No hay mejor manera de madurar que la de empezar un nuevo libro, empezar a hojearlo y ojear poco a poco esas nuevas palabras, colores, texturas que aparecen ante tus ojos, manos y resto de sentidos. ¡Ay el olor a libro nuevo!
Sí, sé perfectamente que no hay mejor olor del de las páginas amarillentas de un buen libro antiguo, ese olor a experiencia, a tiempo, vidas, manos, historias, momentos. Así como las personas que han pasado a nuestra estantería, melancolía se llama, es olor se llama melancolía, momentos, sensaciones, pensamientos, vidas, experiencia relacionadas con ellas. Siempre será inolvidable, el olor.
Pero...
Pero ¿y esa alegría de tener ante tu mente un libro nuevo? Una nueva historia desconocida, sin olores conocidos ni melancolías encadenadas. Ese latido de la sangre al pensar cómo será, qué contará, cómo será la tipografía, ¿serán bonitas las palabras? ¿Estarán bien escritas, bonitas o será molesto y difícil seguir la historia?

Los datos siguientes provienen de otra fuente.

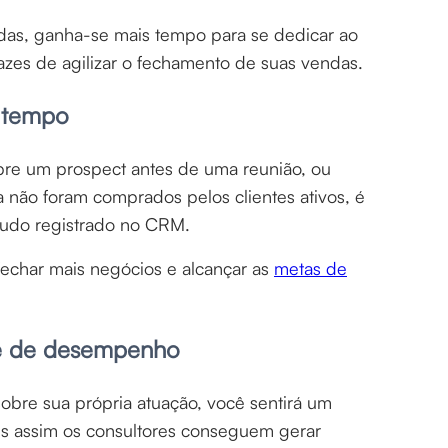
adas, ganha-se mais tempo para se dedicar ao
zes de agilizar o fechamento de suas vendas.
 tempo
re um prospect antes de uma reunião, ou
 não foram comprados pelos clientes ativos, é
tudo registrado no CRM.
echar mais negócios e alcançar as
metas de
se de desempenho
bre sua própria atuação, você sentirá um
is assim os consultores conseguem gerar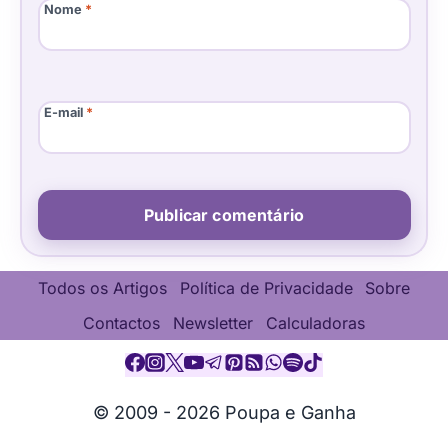
Nome
*
E-mail
*
Todos os Artigos
Política de Privacidade
Sobre
Contactos
Newsletter
Calculadoras
© 2009 - 2026 Poupa e Ganha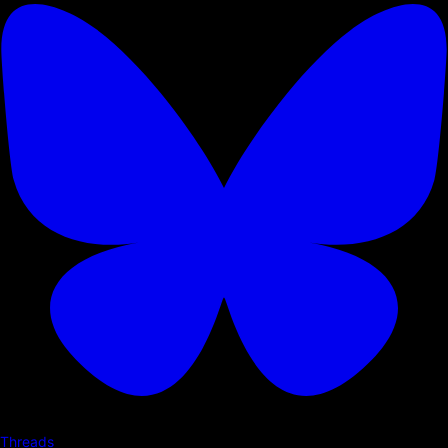
Threads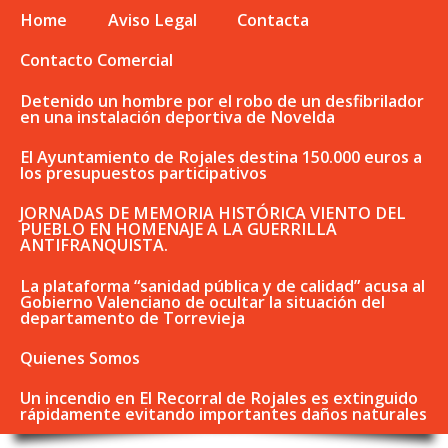
Home
Aviso Legal
Contacta
Contacto Comercial
Detenido un hombre por el robo de un desfibrilador
en una instalación deportiva de Novelda
El Ayuntamiento de Rojales destina 150.000 euros a
los presupuestos participativos
JORNADAS DE MEMORIA HISTÓRICA VIENTO DEL
PUEBLO EN HOMENAJE A LA GUERRILLA
ANTIFRANQUISTA.
La plataforma “sanidad pública y de calidad” acusa al
Gobierno Valenciano de ocultar la situación del
departamento de Torrevieja
Quienes Somos
Un incendio en El Recorral de Rojales es extinguido
rápidamente evitando importantes daños naturales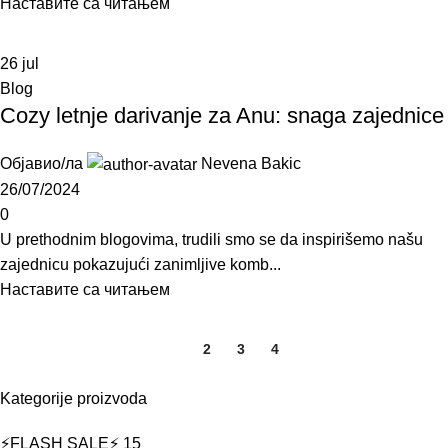
Наставите са читањем
26
jul
Blog
Cozy letnje darivanje za Anu: snaga zajednice
Објавио/ла
Nevena Bakic
26/07/2024
0
U prethodnim blogovima, trudili smo se da inspirišemo našu
zajednicu pokazujući zanimljive komb...
Наставите са читањем
1
2
3
4
Kategorije proizvoda
⚡FLASH SALE⚡
15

¿Y la historia? ¿La trama? ¿Será motivadora, interesante, pesada o aliviante? Es hormigueo de la cabeza que empieza cuando empiezan unas páginas nuevas...
¿Y la idea de que existe la posibilidad de que este nuevo libro, no necesariamente con páginas blancas, sea el próximo libro que desearás estar oliendo, hojeando, mirando, tocando, leyendo una y otra vez sin querer dejarlo?
Un detalle: "no necesariamente con páginas blancas". Entiendes cuando un libro, aunque tenga sus años, su experiencia, sus viajes, pueda contener una historia del todo nueva y maravillosa. No es una casualidad que el mejor olor es precisamente ese: el de los libros antiguos, de páginas amarillas, sentidos y vividos, pensados, odiados, amados que te cuentan una nueva, desconocida, historia.
Decidir poner los libros leídos en el estante no significa necesariamente que ya no nos guste su historia, su carátula o su introducción, significa dejar espacio para nuevos que puedan también tener su puesto junto a los demás.
Madurar pues, sí, lo hacen las frutas y lo hacen las personas, con sus libros, sus historias, su pasado.
Madurar pues sí, es interesante, aliviante, tranquilizante, bueno para la salud.
Madurar pues sí, consiste en poner los libros en su sitio, aprender a quererlos, a recordarlos sin tener que tenerlos delante. Consiste en no leer una y otra vez las mismas historias, sino dejar que otras enriquezcan tu mente, tu estantería.
Esa espina, esa espina que lleva tanto tiempo clavada y que tu cuerpo se ha adaptado a su forma, a su herida, a su forma de introducirse en ti. Esa espina que al principio la sentiste como entró, sentiste el dolor puntiagudo que te produjo, sabías que estaba ahí y la dejaste. Hasta ahora fue tu cuerpo el que, en vez de sacarla, alejarla, rechazarla, se adaptó a su forma, la abrazó, la hizo que no se sintiese "sola". Pero claro, al ser una espina, en cuanto la abrazaba provocaba una molesta sensación de picor, de dolor agudo que no supera el límite de lo insoportable pero se mantiene ahí constante, en tu "subconsciente" freudiano, y no le das importancia. Por suerte llega el momento en el que aparece una suave flor, sin espinas, o por lo menos no te las ha mostrado todavía y comparando tu piel las dos sensaciones se da cuenta de lo molesta que es ese acostumbrada espina. Poco a poco, más flores van apareciendo y esa espina se va quedando sola, cuánto más suavidad empieza a sentir menos soporta el picor y decides arrancarla. Alivio, oh sí, alivio y simplemente a-li-vio. ¿Que cómo se consigue? Busca una bonita flor y acércala a tu nariz, huélela, mírala, tócala, saboréala, escúchala, siéntela, céntrate en ella, la espina querrá irse sola, no soportará estar sola, sin la compañía de tu atención.
Así que... Es hora de dejar que los frutos maduren, los libros acaben, la casa se ordene, los estudios se trabajen, las espinas se arranquen y que la principal prioridad en tu vida sea, eso, tu vida, tú, tu estantería y tus libros, no la de los demás, no los libros mismos. Tú.